The main opposition party, the Peoples Democratic Party (PDP), the Coalition of United Political Parties (CUPP), the Conference of Nigeria Political Parties (CNPP) and civil society organisations (CSOs), see the nomination as a violation of the constitution.
According to the PDP the nomination is provocative and assault on the nation’s constitution and democratic process. The party said in a statement by the National Publicity Secretary, Kola Ologbondiyan that the nomination was “shameful attempt to plant unscrupulous elements in INEC in order to corrupt and further desecrate the sanctity of the commission, undermine our electoral system and destabilise our democratic process ahead of the 2023 general elections.
“We had hoped that, as Mr. President had professed in the past, he is truly running his second and final term in office. If that were so, then Lauretta Onochie’s nomination as INEC national commissioner clearly points to a totally different direction,” the party said. CUPP on its part, said that Onochie’s nomination did not follow due process.

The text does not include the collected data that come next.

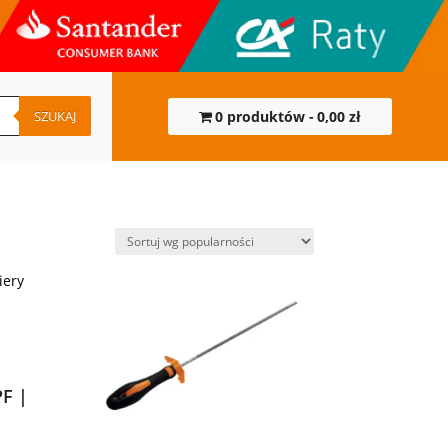
SZUKAJ
0 produktów
0,00 zł
F |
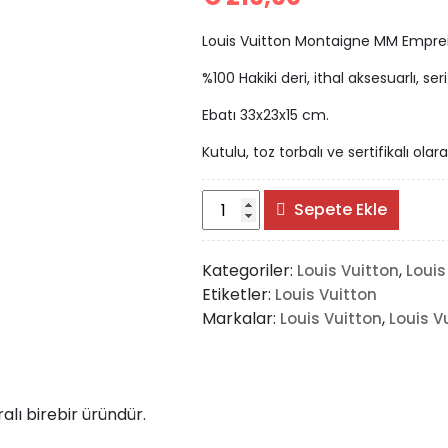
Louis Vuitton Montaigne MM Empre
%100 Hakiki deri, ithal aksesuarlı, se
Ebatı 33x23x15 cm.
Kutulu, toz torbalı ve sertifikalı olar
Louis
Sepete Ekle
Vuitton
Montaigne
Kategoriler:
,
Louis Vuitton
Louis
MM
Etiketler:
Louis Vuitton
Empreinte
Markalar:
,
Louis Vuitton
Louis V
adet
ralı birebir üründür.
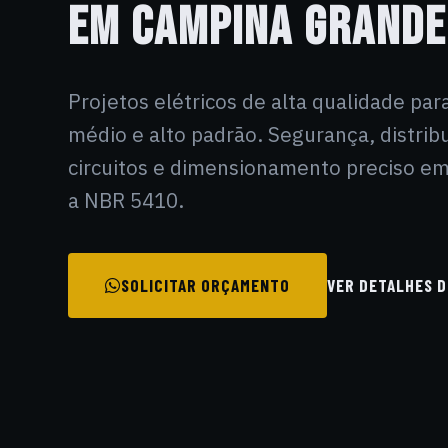
EM CAMPINA GRANDE
Projetos elétricos de alta qualidade par
médio e alto padrão. Segurança, distrib
circuitos e dimensionamento preciso e
a NBR 5410.
SOLICITAR ORÇAMENTO
VER DETALHES 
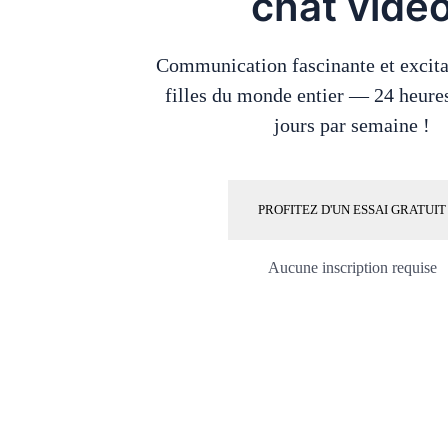
chat vidé
Communication fascinante et excita
filles du monde entier — 24 heures
jours par semaine !
PROFITEZ D'UN ESSAI GRATUIT
Aucune inscription requise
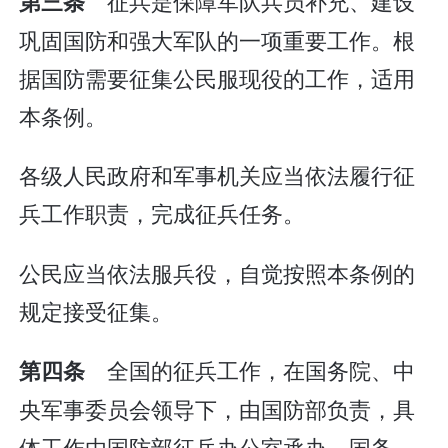
征兵是保障军队兵员补充、建设
第三条
巩固国防和强大军队的一项重要工作。根
据国防需要征集公民服现役的工作，适用
本条例。
各级人民政府和军事机关应当依法履行征
兵工作职责，完成征兵任务。
公民应当依法服兵役，自觉按照本条例的
规定接受征集。
全国的征兵工作，在国务院、中
第四条
央军事委员会领导下，由国防部负责，具
体工作由国防部征兵办公室承办。国务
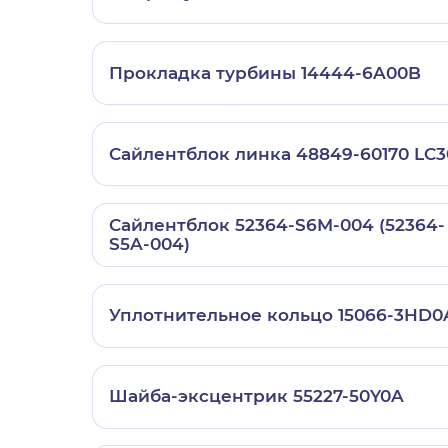
Прокладка турбины 14444-6A00B
Сайлентблок линка 48849-60170 LC3
Сайлентблок 52364-S6M-004 (52364-
S5A-004)
Уплотнительное кольцо 15066-3HD0
Шайба-эксцентрик 55227-50Y0A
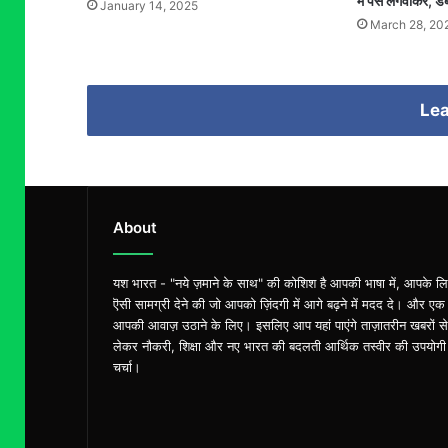
में पैसे लगवाकर, 
January 14, 2025
March 28, 20
Lea
About
यश भारत - "नये ज़माने के साथ" की कोशिश है आपकी भाषा में, आपके ल
ऎसी सामग्री देने की जो आपको ज़िंदगी में आगे बढ़ने में मदद दे। और एक
आपकी आवाज़ उठाने के लिए। इसलिए आप यहां पाएंगे ताज़ातरीन खबरों से
लेकर नौकरी, शिक्षा और नए भारत की बदलती आर्थिक तस्वीर की उपयोगी
चर्चा।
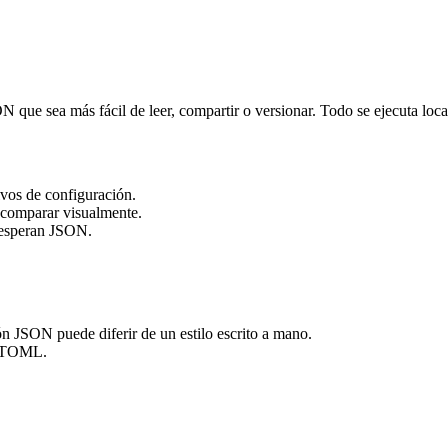
que sea más fácil de leer, compartir o versionar. Todo se ejecuta loc
vos de configuración.
 comparar visualmente.
e esperan JSON.
ón JSON puede diferir de un estilo escrito a mano.
 a TOML.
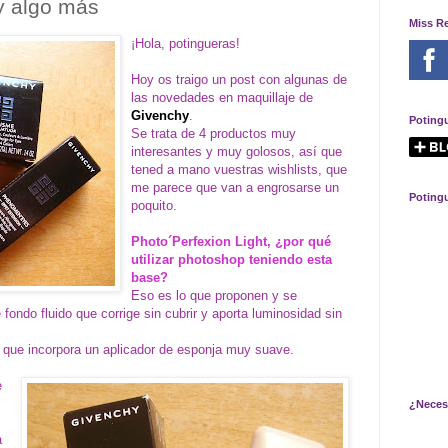
y algo más
Miss R
¡Hola, potingueras!
Hoy os traigo un post con algunas de
las novedades en maquillaje de
Givenchy
.
Poting
Se trata de 4 productos muy
interesantes y muy golosos, así que
tened a mano vuestras wishlists, que
me parece que van a engrosarse un
Poting
poquito.
Photo´Perfexion Light, ¿por qué
utilizar photoshop teniendo esta
base?
Eso es lo que proponen y se
fondo fluido que corrige sin cubrir y aporta luminosidad sin
al que incorpora un aplicador de esponja muy suave.
e
¿Neces
a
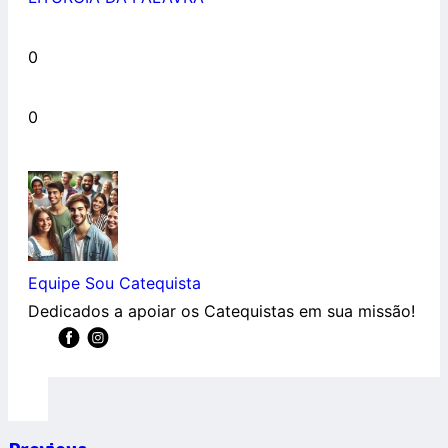
0
0
Equipe Sou Catequista
Dedicados a apoiar os Catequistas em sua missão!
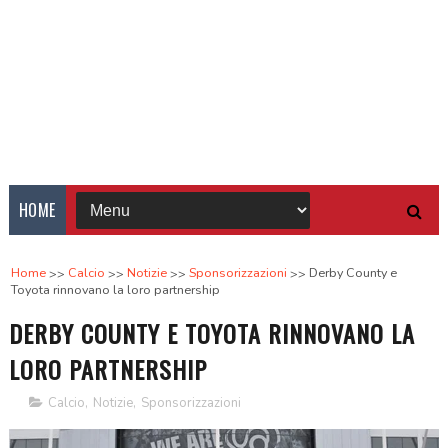
HOME
Home
Calcio
Notizie
Sponsorizzazioni
Derby County e
Toyota rinnovano la loro partnership
DERBY COUNTY E TOYOTA RINNOVANO LA
LORO PARTNERSHIP
Calcio
,
Notizie
,
Sponsorizzazioni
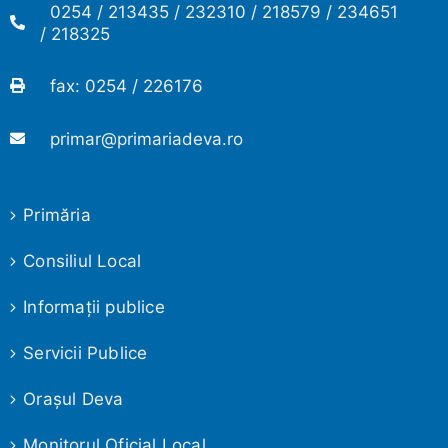
0254 / 213435 / 232310 / 218579 / 234651
/ 218325
fax: 0254 / 226176
primar@primariadeva.ro
Primăria
Consiliul Local
Informaţii publice
Servicii Publice
Oraşul Deva
Monitorul Oficial Local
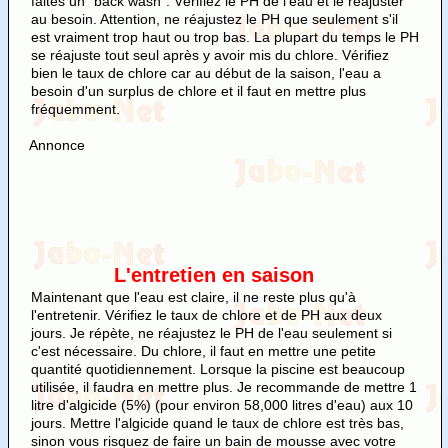
faites un "back wash". Vérifiez le PH de l'eau et le réajuster
au besoin. Attention, ne réajustez le PH que seulement s'il
est vraiment trop haut ou trop bas. La plupart du temps le PH
se réajuste tout seul après y avoir mis du chlore. Vérifiez
bien le taux de chlore car au début de la saison, l'eau a
besoin d'un surplus de chlore et il faut en mettre plus
fréquemment.
Annonce
L'entretien en saison
Maintenant que l'eau est claire, il ne reste plus qu'à
l'entretenir. Vérifiez le taux de chlore et de PH aux deux
jours. Je répète, ne réajustez le PH de l'eau seulement si
c'est nécessaire. Du chlore, il faut en mettre une petite
quantité quotidiennement. Lorsque la piscine est beaucoup
utilisée, il faudra en mettre plus. Je recommande de mettre 1
litre d'algicide (5%) (pour environ 58,000 litres d'eau) aux 10
jours. Mettre l'algicide quand le taux de chlore est très bas,
sinon vous risquez de faire un bain de mousse avec votre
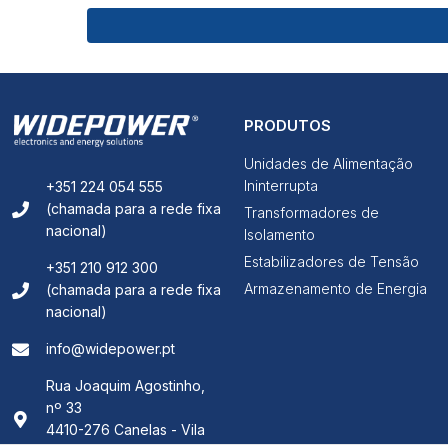
PRODUTOS
Unidades de Alimentação
Ininterrupta
+351 224 054 555
(chamada para a rede fixa
Transformadores de
nacional)
Isolamento
Estabilizadores de Tensão
+351 210 912 300
Armazenamento de Energia
(chamada para a rede fixa
nacional)
info@widepower.pt
Rua Joaquim Agostinho,
nº 33
4410-276 Canelas - Vila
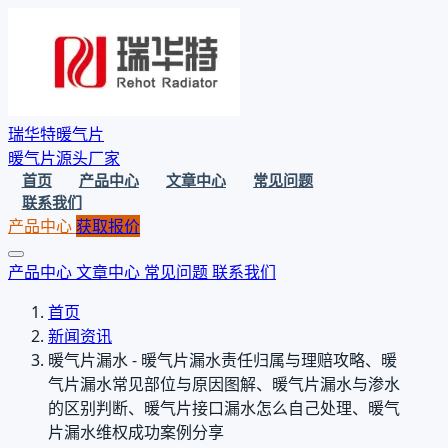
瑞华特暖气片
暖气片源头厂家
首页
产品中心
文章中心
常见问题
联系我们
产品中心
获取报价
产品中心
文章中心
常见问题
联系我们
首页
新闻资讯
暖气片漏水 - 暖气片漏水责任归属与理赔攻略、暖
气片漏水常见部位与原因图解、暖气片漏水与渗水
的区别判断、暖气片接口漏水怎么自己处理、暖气
片漏水维权成功案例分享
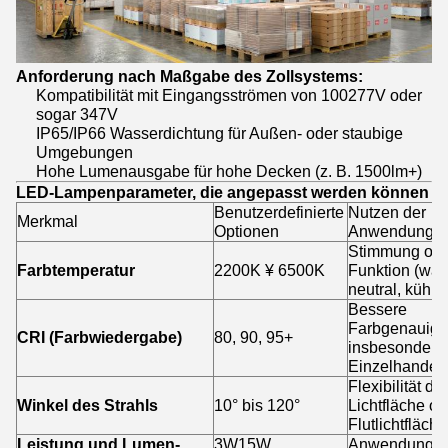
Anforderung nach Maßgabe des Zollsystems:
Kompatibilität mit Eingangsströmen von 100277V oder
sogar 347V
IP65/IP66 Wasserdichtung für Außen- oder staubige
Umgebungen
Hohe Lumenausgabe für hohe Decken (z. B. 1500lm+)
LED-Lampenparameter, die angepasst werden können
Benutzerdefinierte
Nutzen der
Merkmal
Optionen
Anwendung
Stimmung ode
Farbtemperatur
2200K ¥ 6500K
Funktion (war
neutral, kühl)
Bessere
Farbgenauigke
CRI (Farbwiedergabe)
80, 90, 95+
insbesondere
Einzelhandel
Flexibilität der
Winkel des Strahls
10° bis 120°
Lichtfläche od
Flutlichtfläche
Leistung und Lumen-
3W15W,
Anwendungsb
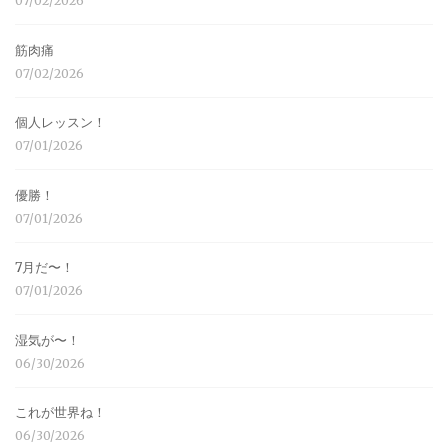
07/02/2026
筋肉痛
07/02/2026
個人レッスン！
07/01/2026
優勝！
07/01/2026
7月だ〜！
07/01/2026
湿気が〜！
06/30/2026
これが世界ね！
06/30/2026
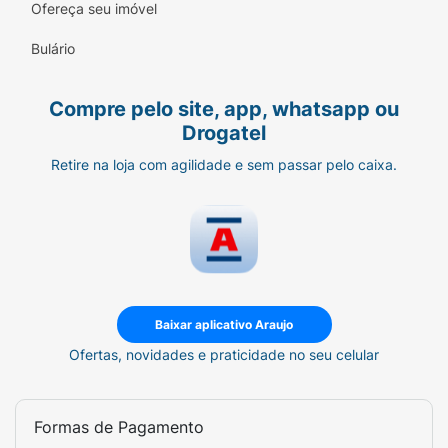
Ofereça seu imóvel
Bulário
Compre pelo site, app, whatsapp ou
Drogatel
Retire na loja com agilidade e sem passar pelo caixa.
Baixar aplicativo Araujo
Ofertas, novidades e praticidade no seu celular
Formas de Pagamento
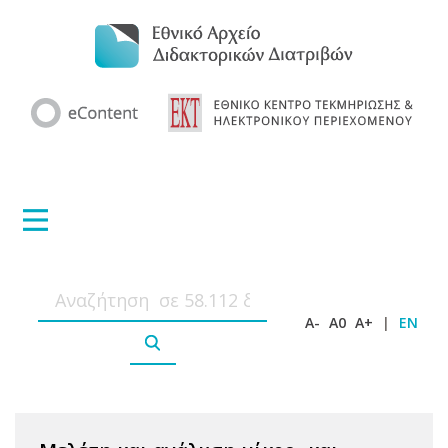
A-
A0
A+
|
EN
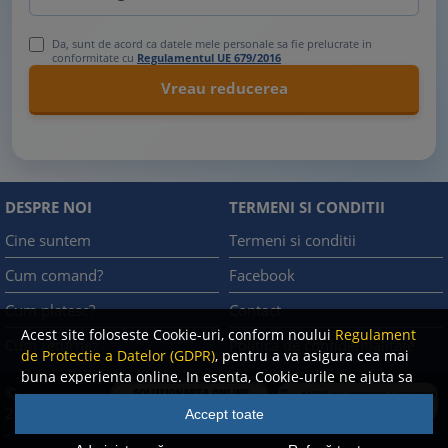
Da, sunt de acord ca datele mele personale sa fie prelucrate in
conformitate cu
Regulamentul UE 679/2016
DESPRE NOI
TERMENI SI CONDITII
Cine suntem
Termeni si conditii
Cum comand?
Facebook
Cum platesc?
Contact
Acest site foloseste Cookie-uri, conform noului
Regulament
Cum returnez
Politica de confidentialitate
de Protectie a Datelor (GDPR)
, pentru a va asigura cea mai
buna experienta online. In esenta, Cookie-urile ne ajuta sa
©
imbunatatim continutul de pe site, oferindu-va dvs.,
A.N.P.C.
2008
Accept toate
cititorul, o experienta online personalizata si mult mai
-
rapida. Ele sunt folosite doar de site-ul nostru si partenerii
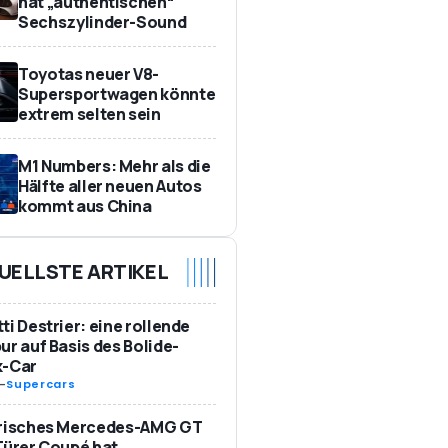
hat „authentischen“
Sechszylinder-Sound
Toyotas neuer V8-
Supersportwagen könnte
extrem selten sein
M1 Numbers: Mehr als die
Hälfte aller neuen Autos
kommt aus China
UELLSTE ARTIKEL
ti Destrier: eine rollende
ur auf Basis des Bolide-
k-Car
-
Supercars
trisches Mercedes-AMG GT
Türer Coupé hat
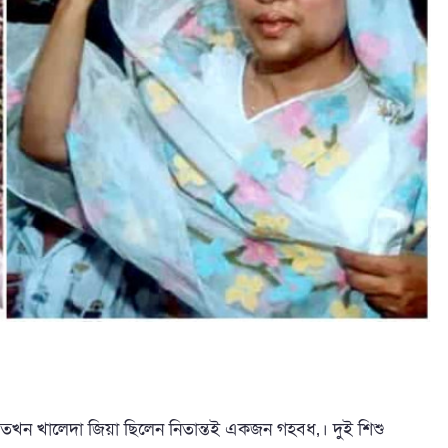
 তখন খালেদা জিয়া ছিলেন নিতান্তই একজন গহবধ‚। দুই শিশু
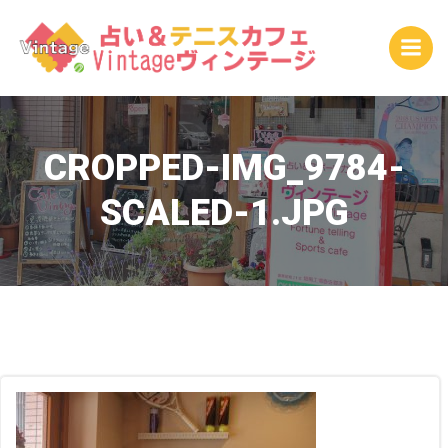
コ
ン
テ
ン
ツ
へ
ス
CROPPED-IMG_9784-
キ
SCALED-1.JPG
ッ
プ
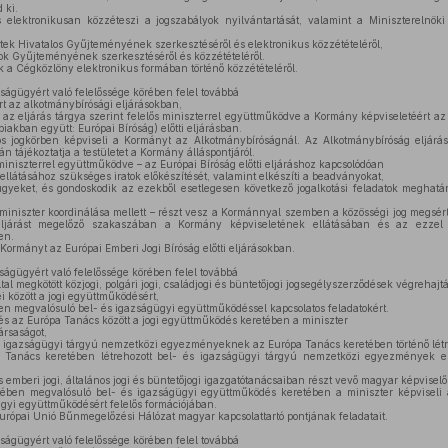
 ki.
elektronikusan közzéteszi a jogszabályok nyilvántartását, valamint a Miniszterelnöki 
ek Hivatalos Gyűjteményének szerkesztéséről és elektronikus közzétételéről,
ok Gyűjteményének szerkesztéséről és közzétételéről.
 a Cégközlöny elektronikus formában történő közzétételéről.
ságügyért való felelőssége körében felel továbbá
t az alkotmánybírósági eljárásokban,
 az eljárás tárgya szerint felelős miniszterrel együttműködve a Kormány képviseletéért a
biakban együtt: Európai Bíróság) előtti eljárásban.
s jogkörben képviseli a Kormányt az Alkotmánybíróságnál. Az Alkotmánybíróság eljárás
 tájékoztatja a testületet a Kormány álláspontjáról.
iniszterrel együttműködve – az Európai Bíróság előtti eljáráshoz kapcsolódóan
 ellátásához szükséges iratok előkészítését, valamint elkészíti a beadványokat,
gyeket, és gondoskodik az ezekből esetlegesen következő jogalkotási feladatok meghatár
miniszter koordinálása mellett – részt vesz a Kormánnyal szemben a közösségi jog megsért
 eljárást megelőző szakaszában a Kormány képviseletének ellátásában és az ezzel
en.
Kormányt az Európai Emberi Jogi Bíróság előtti eljárásokban.
ságügyért való felelőssége körében felel továbbá
l megkötött közjogi, polgári jogi, családjogi és büntetőjogi jogsegélyszerződések végrehajtá
 között a jogi együttműködésért,
n megvalósuló bel- és igazságügyi együttműködéssel kapcsolatos feladatokért.
s az Európa Tanács között a jogi együttműködés keretében a miniszter
ársaságot,
 igazságügyi tárgyú nemzetközi egyezményeknek az Európa Tanács keretében történő létr
Tanács keretében létrehozott bel- és igazságügyi tárgyú nemzetközi egyezmények el
s emberi jogi, általános jogi és büntetőjogi igazgatótanácsaiban részt vevő magyar képviselő
ében megvalósuló bel- és igazságügyi együttműködés keretében a miniszter képviseli
gyi együttműködésért felelős formációjában.
Európai Unió Bűnmegelőzési Hálózat magyar kapcsolattartó pontjának feladatait.
ságügyért való felelőssége körében felel továbbá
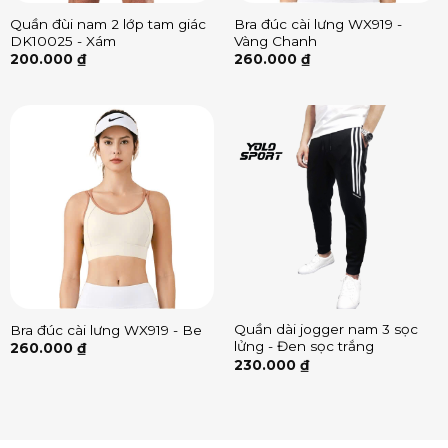
Quần đùi nam 2 lớp tam giác
Bra đúc cài lưng WX919 -
DK10025 - Xám
Vàng Chanh
200.000
₫
260.000
₫
Quần dài jogger nam 3 sọc
Bra đúc cài lưng WX919 - Be
lửng - Đen sọc trắng
260.000
₫
230.000
₫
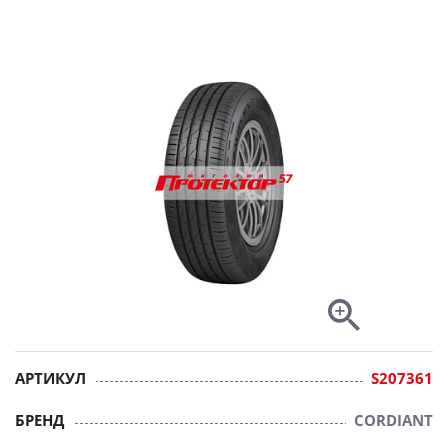
АРТИКУЛ
S207361
БРЕНД
CORDIANT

It argued that President Buhari is required by Section 154 (3) Paragraph B, Part 1 of the 3rd Schedule of the Constitution, to consult with the Council of State before he makes any appointment into INEC. According to the coalition, the Constitution provides that “The Council of State shall have the power to advise the President in the exercise of his powers with respect to … the Independent National Electoral Commission including the appointment of the members of the Commission.”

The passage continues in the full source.